These kinds of systems will be helpful to common men too. It will be able to
provide a preliminary understanding to common men on a particular case even
before going to the lawyers. It shall assist human beings in identifying where
his/her legal problem fits, what legal actions he/she can proceed with (through
statutes), and what were the outcomes of similar cases (through precedents).
The Artificial Intelligence for Legal Assistance (AILA 2019) [1], an associated
event of Forum for Information Retrieval Evaluation 2019 has come up with two
problems viz. i. Task 1 : Identifying relevant prior cases for a given situation
and ii. Task 2 : Identifying the most relevant statutes for a given situation. The
automated solutions to these problems will mitigate such problems of lawyers as
well as common men. We took part in both the tasks defined. We make use of
the datasets released for these tasks for our experiments. The dataset is having a
set of 50 queries, each of which contains the description of a situation. In Task1,
almost 3000 case documents of cases that were judged in the Supreme Court of
India are given. The participants of this task have to retrieve the most similar/
relevant case documents with respect to the situation in the given query.
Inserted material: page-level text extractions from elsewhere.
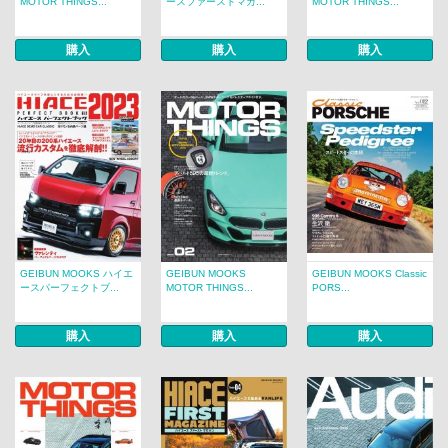
MOTOR THINGS...
ースファーストマガ...
MOTOR THINGS...
購入
購入
購入
GEIBUN MOOKS ハイエ
GEIBUN MOOKS
GEIBUN MOOKS Classic
ースパーフェクトブ...
MOTOR THINGS...
PORS...
購入
購入
購入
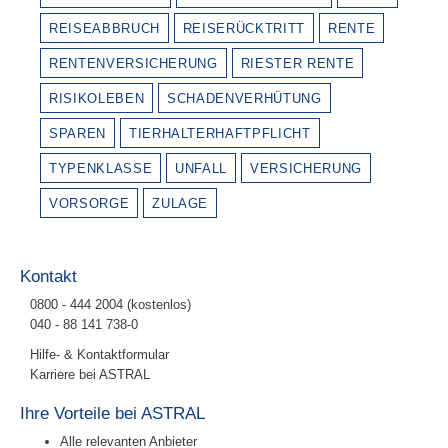
REISEABBRUCH
REISERÜCKTRITT
RENTE
RENTENVERSICHERUNG
RIESTER RENTE
RISIKOLEBEN
SCHADENVERHÜTUNG
SPAREN
TIERHALTERHAFTPFLICHT
TYPENKLASSE
UNFALL
VERSICHERUNG
VORSORGE
ZULAGE
Kontakt
0800 - 444 2004 (kostenlos)
040 - 88 141 738-0
Hilfe- & Kontaktformular
Karriere bei ASTRAL
Ihre Vorteile bei ASTRAL
Alle relevanten Anbieter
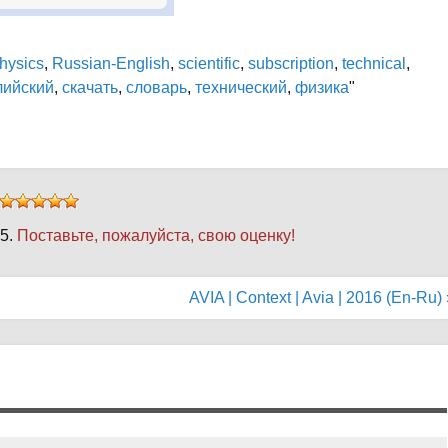
hysics
,
Russian-English
,
scientific
,
subscription
,
technical
,
лийский
,
скачать
,
словарь
,
технический
,
физика
"
 5.
Поставьте, пожалуйста, свою оценку!
AVIA | Context | Avia | 2016 (En-Ru)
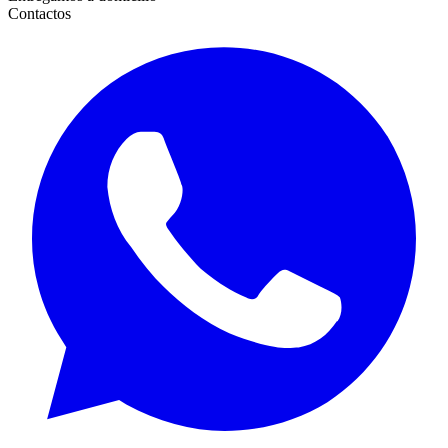
Contactos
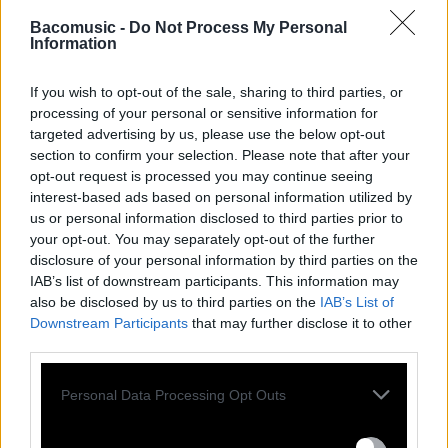
formes !
Bacomusic -
Do Not Process My Personal
Information
If you wish to opt-out of the sale, sharing to third parties, or
processing of your personal or sensitive information for
targeted advertising by us, please use the below opt-out
section to confirm your selection. Please note that after your
opt-out request is processed you may continue seeing
interest-based ads based on personal information utilized by
us or personal information disclosed to third parties prior to
your opt-out. You may separately opt-out of the further
disclosure of your personal information by third parties on the
IAB’s list of downstream participants. This information may
also be disclosed by us to third parties on the
IAB’s List of
Downstream Participants
that may further disclose it to other
third parties.
Personal Data Processing Opt Outs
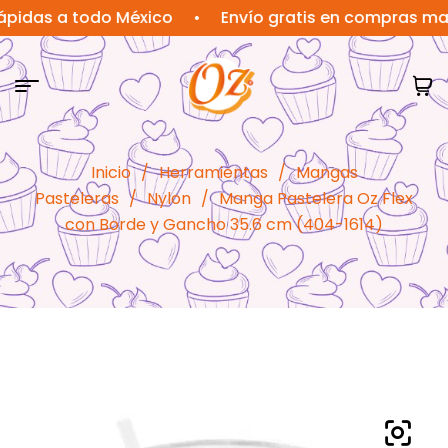
as a todo México
•
Envío gratis en compras mayores
Inicio
/
Herramientas
/
Mangas
Pasteleras
/
Nylon
/
Manga Pastelera Oz Flex
con Borde y Gancho 35.6 cm (404-1614)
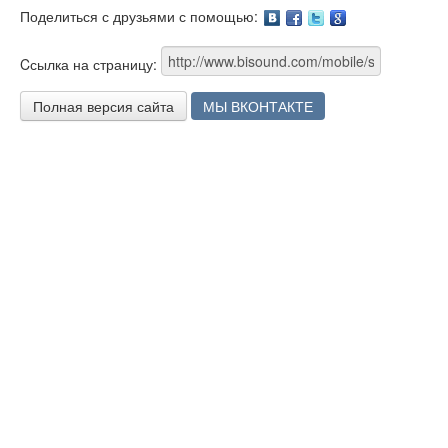
Поделиться с друзьями с помощью:
Facebook
Twitter
Google
Cсылка на страницу:
Полная версия сайта
МЫ ВКОНТАКТЕ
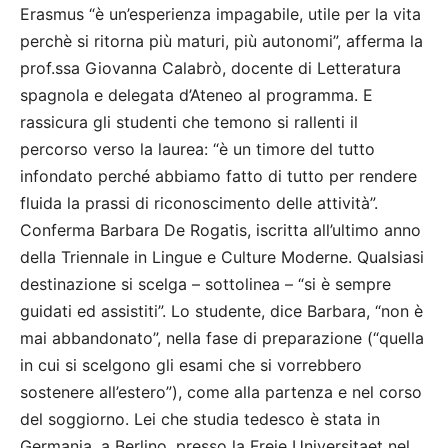
Erasmus “è un’esperienza impagabile, utile per la vita
perchè si ritorna più maturi, più autonomi”, afferma la
prof.ssa Giovanna Calabrò, docente di Letteratura
spagnola e delegata d’Ateneo al programma. E
rassicura gli studenti che temono si rallenti il
percorso verso la laurea: “è un timore del tutto
infondato perché abbiamo fatto di tutto per rendere
fluida la prassi di riconoscimento delle attività”.
Conferma Barbara De Rogatis, iscritta all’ultimo anno
della Triennale in Lingue e Culture Moderne. Qualsiasi
destinazione si scelga – sottolinea – “si è sempre
guidati ed assistiti”. Lo studente, dice Barbara, “non è
mai abbandonato”, nella fase di preparazione (“quella
in cui si scelgono gli esami che si vorrebbero
sostenere all’estero”), come alla partenza e nel corso
del soggiorno. Lei che studia tedesco è stata in
Germania, a Berlino, presso la Freie Universitaet nel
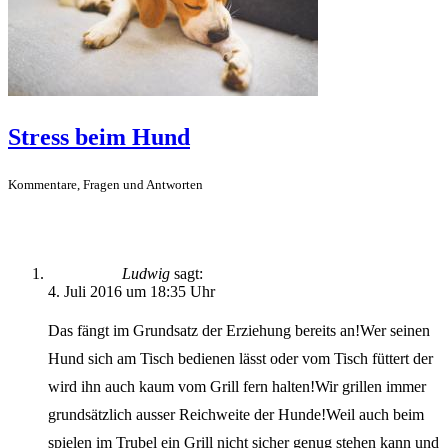
Stress beim Hund
Kommentare, Fragen und Antworten
Ludwig
sagt:
4. Juli 2016 um 18:35 Uhr
Das fängt im Grundsatz der Erziehung bereits an!Wer seinen
Hund sich am Tisch bedienen lässt oder vom Tisch füttert der
wird ihn auch kaum vom Grill fern halten!Wir grillen immer
grundsätzlich ausser Reichweite der Hunde!Weil auch beim
spielen im Trubel ein Grill nicht sicher genug stehen kann und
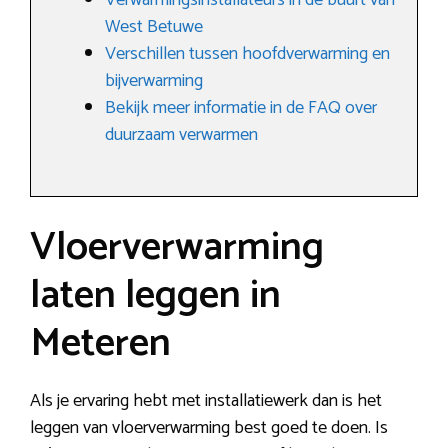
Verwarmingsinstallateurs in de buurt van
West Betuwe
Verschillen tussen hoofdverwarming en
bijverwarming
Bekijk meer informatie in de FAQ over
duurzaam verwarmen
Vloerverwarming
laten leggen in
Meteren
Als je ervaring hebt met installatiewerk dan is het
leggen van vloerverwarming best goed te doen. Is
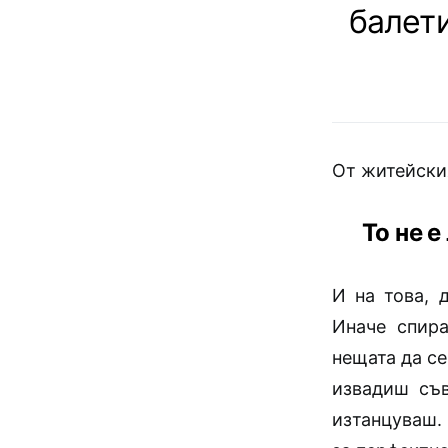
балет
От житейския
То не 
И на това, 
Иначе спир
нещата да се
извадиш съ
изтанцуваш.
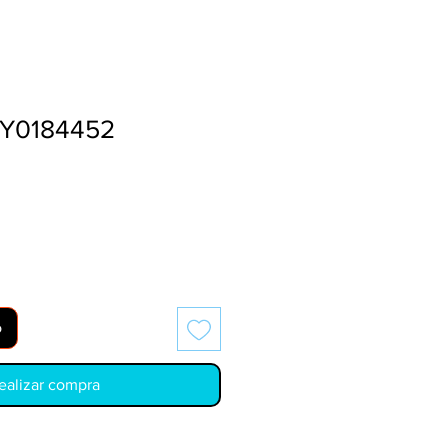
Y0184452
o
ealizar compra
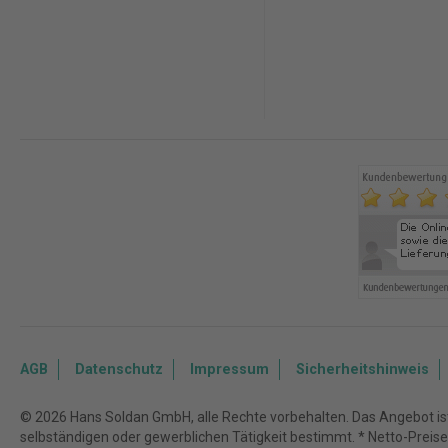
AGB
Datenschutz
Impressum
Sicherheitshinweis
© 2026 Hans Soldan GmbH, alle Rechte vorbehalten. Das Angebot ist 
selbständigen oder gewerblichen Tätigkeit bestimmt. * Netto-Preise z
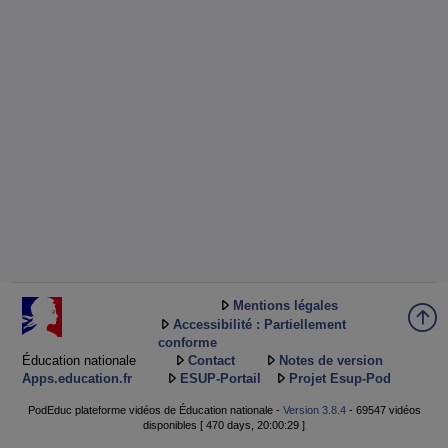
Mentions légales
Accessibilité : Partiellement
conforme
Éducation nationale
Contact
Notes de version
Apps.education.fr
ESUP-Portail
Projet Esup-Pod
PodEduc plateforme vidéos de Éducation nationale -
Version 3.8.4
- 69547 vidéos
disponibles [ 470 days, 20:00:29 ]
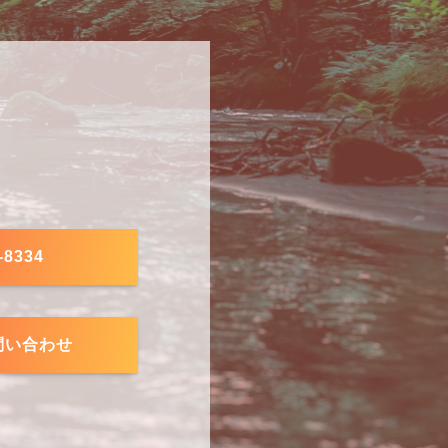
-8334
問い合わせ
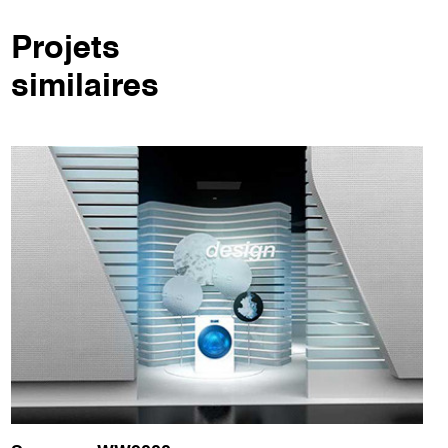
Projets
similaires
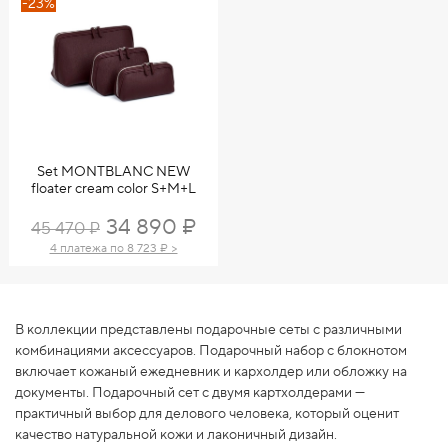
-23%
Set MONTBLANC NEW
floater cream color S+M+L
34 890 ₽
45 470 ₽
4 платежа по 8 723 ₽ >
В коллекции представлены подарочные сеты с различными
комбинациями аксессуаров. Подарочный набор с блокнотом
включает кожаный ежедневник и кархолдер или обложку на
документы. Подарочный сет с двумя картхолдерами —
практичный выбор для делового человека, который оценит
качество натуральной кожи и лаконичный дизайн.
The
dataset for the Task 2 is having 197 statutes (Sections of Acts) from Indian
law, that are relevant to some of the queries. The title and the description of
these statutes are given. Task 2 is to identify the most relevant statutes (from
among the 197 statutes) for each query. These tasks could be tackled either in
supervised or unsupervised way. We make use of unsupervised approaches as the
datasets are having very less number of annotated examples.
2 Related Work
Earlier this type of work was introduced by [4]. They defined two tasks namely i.
Catch Phrase Extraction and ii. Precedence Retrieval. This track received a lot
of responses. Another task namely Competition on Legal Information Extraction
and Entailment (COLIEE-2019), as an associated event of International Con-
ference on Artificial Intelligence and Law (ICAIL)-2019 was performed in the
same line. In this competition, four tasks were defined. Task 1 was to retrieve
the supporting cases for a new case from the whole case law corpus. Task 2 was
about to identify paragraphs from prior cases that entails the decision of a new
case. Task 3 was a legal question answering task. Task 4 was to retrieve relevant
documents given a question and then have to determine whether the relevant
articles entail the question or not. The work of [2] tackled all the problems. They
made use of BERT, BM25 and Doc2Vec models for these problems.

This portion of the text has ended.